Increasingly, I find that eliminating this data from our databases is the best solution. In our own logs and databases, we only have traffic data since February, and even that’s of limited use: we’ll toss some of it before the end of the year. While we’ll keep sources like Google Analytics and Quantcast, we’d rather have cleaner data in our own database. There’s just a limit to what we can get our of our old, dirty data. And this brings me to the question of value.
To a large extent, we believe our own hype about what we’re capable of doing with our data, and how useful it is. Those of us who work in companies that market the value of our data, either to clients or to investors, are incentivized to show the largest possible sets of data and to state the maximal potential of the data to justify the amount of money that’s spent on us.
I come from a finance background, and it’s axiomatic in finance that the value of any asset is the net cashflow you expect to receive over the life of that asset, discounted by how risky it is. The value of an apple tree is somehow related to how many apples it produces and how much people will pay for apples.
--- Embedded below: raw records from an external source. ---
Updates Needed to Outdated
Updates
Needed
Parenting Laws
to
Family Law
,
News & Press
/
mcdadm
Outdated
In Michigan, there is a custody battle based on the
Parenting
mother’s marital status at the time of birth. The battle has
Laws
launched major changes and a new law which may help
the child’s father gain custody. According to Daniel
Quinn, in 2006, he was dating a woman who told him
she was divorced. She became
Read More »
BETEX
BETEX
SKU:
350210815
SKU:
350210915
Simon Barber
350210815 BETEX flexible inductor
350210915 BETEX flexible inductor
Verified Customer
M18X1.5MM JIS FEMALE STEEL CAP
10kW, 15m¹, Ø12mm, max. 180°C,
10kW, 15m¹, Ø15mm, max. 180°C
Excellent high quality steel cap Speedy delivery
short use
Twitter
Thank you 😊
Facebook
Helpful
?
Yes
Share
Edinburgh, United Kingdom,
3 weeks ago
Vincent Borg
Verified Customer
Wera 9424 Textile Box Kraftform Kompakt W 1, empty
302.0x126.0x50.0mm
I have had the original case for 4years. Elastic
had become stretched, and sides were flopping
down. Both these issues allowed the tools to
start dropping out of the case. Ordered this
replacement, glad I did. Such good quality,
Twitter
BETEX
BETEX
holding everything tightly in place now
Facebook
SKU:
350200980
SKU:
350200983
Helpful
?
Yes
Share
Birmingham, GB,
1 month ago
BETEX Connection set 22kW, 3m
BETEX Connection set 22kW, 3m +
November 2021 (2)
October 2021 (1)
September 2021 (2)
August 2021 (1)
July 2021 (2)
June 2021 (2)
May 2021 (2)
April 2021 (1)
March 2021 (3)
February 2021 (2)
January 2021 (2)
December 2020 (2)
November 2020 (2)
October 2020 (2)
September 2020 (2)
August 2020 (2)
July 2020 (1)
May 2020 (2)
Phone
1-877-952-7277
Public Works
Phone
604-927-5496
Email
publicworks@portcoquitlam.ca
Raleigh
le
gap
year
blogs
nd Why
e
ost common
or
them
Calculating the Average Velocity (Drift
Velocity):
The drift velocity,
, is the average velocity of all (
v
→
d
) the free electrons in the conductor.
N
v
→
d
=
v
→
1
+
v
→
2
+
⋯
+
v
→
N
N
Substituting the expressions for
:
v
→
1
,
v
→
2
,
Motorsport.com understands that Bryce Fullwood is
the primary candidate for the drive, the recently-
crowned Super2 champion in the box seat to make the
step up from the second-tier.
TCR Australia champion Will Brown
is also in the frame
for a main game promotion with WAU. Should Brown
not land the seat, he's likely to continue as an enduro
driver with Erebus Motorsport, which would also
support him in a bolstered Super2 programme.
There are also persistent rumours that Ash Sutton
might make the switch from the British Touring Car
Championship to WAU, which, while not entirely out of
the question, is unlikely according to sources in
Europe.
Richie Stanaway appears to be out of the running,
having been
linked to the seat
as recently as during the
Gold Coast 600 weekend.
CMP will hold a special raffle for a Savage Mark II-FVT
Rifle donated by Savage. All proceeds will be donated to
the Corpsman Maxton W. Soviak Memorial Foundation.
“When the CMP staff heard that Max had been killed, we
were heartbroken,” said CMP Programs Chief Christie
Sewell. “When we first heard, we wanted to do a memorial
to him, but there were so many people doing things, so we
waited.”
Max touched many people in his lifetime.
While there’s certainly much truth to the value of data, there’s lots of data that has little, if any value. Older data with limited predictive power may cost more to store than we’ll ever see in returns, even if the cost for keeping it and maintaining it is low. How much predictive power can I reasonably expect from my data on traffic to gawker.com in 2003, before Facebook or Twitter? How much can a stock analyst expect from looking at the Dow in the 1800’s, when it was calculated based on a few trades happening under a buttonwood tree?
I think all of us, to some extent, believe in the unreasonable effectiveness of data. But no less an authority than Peter Norvig, head of research at Google and author of The Unreasonable Effectiveness of Data, recognizes that there is a point where the returns of including additional data have diminished. He’s used this slide in the context of solving problems like image reconstruction and language translation. And these are relatively stable problems, where a long-term data set is likely to be an accurate reflection of future needs.
This isn’t just a call to throw out old data, either. Not all of your data is useful in calculating what will happen in the future.
For Gawker, this has come up most recently in our article recommendation algorithms. We support an article recommendation feature which recommends articles to our visitors based on a number of different algorithms. Here’s an image of what our articles look like: we have a Kotaku post about bugs in a new video game, Fallout 4, and on the left, there’s a rotating carousel that’s suggesting that you look at other stories about the game.
Previous to building a machine learning solution, we had used this module and naively populated the most popular stories across our network. This worked reasonably well, but introduced a number of problems. One was that there was no connection between user interest graphs and the topic that’s being suggested.
There’s a lot of literature around building different recommendation algorithms, so we took a few different approaches: One was doing a straightforward collaborative filter: looking at users who looked at the same article that you’re on and how likely they are to look at other articles.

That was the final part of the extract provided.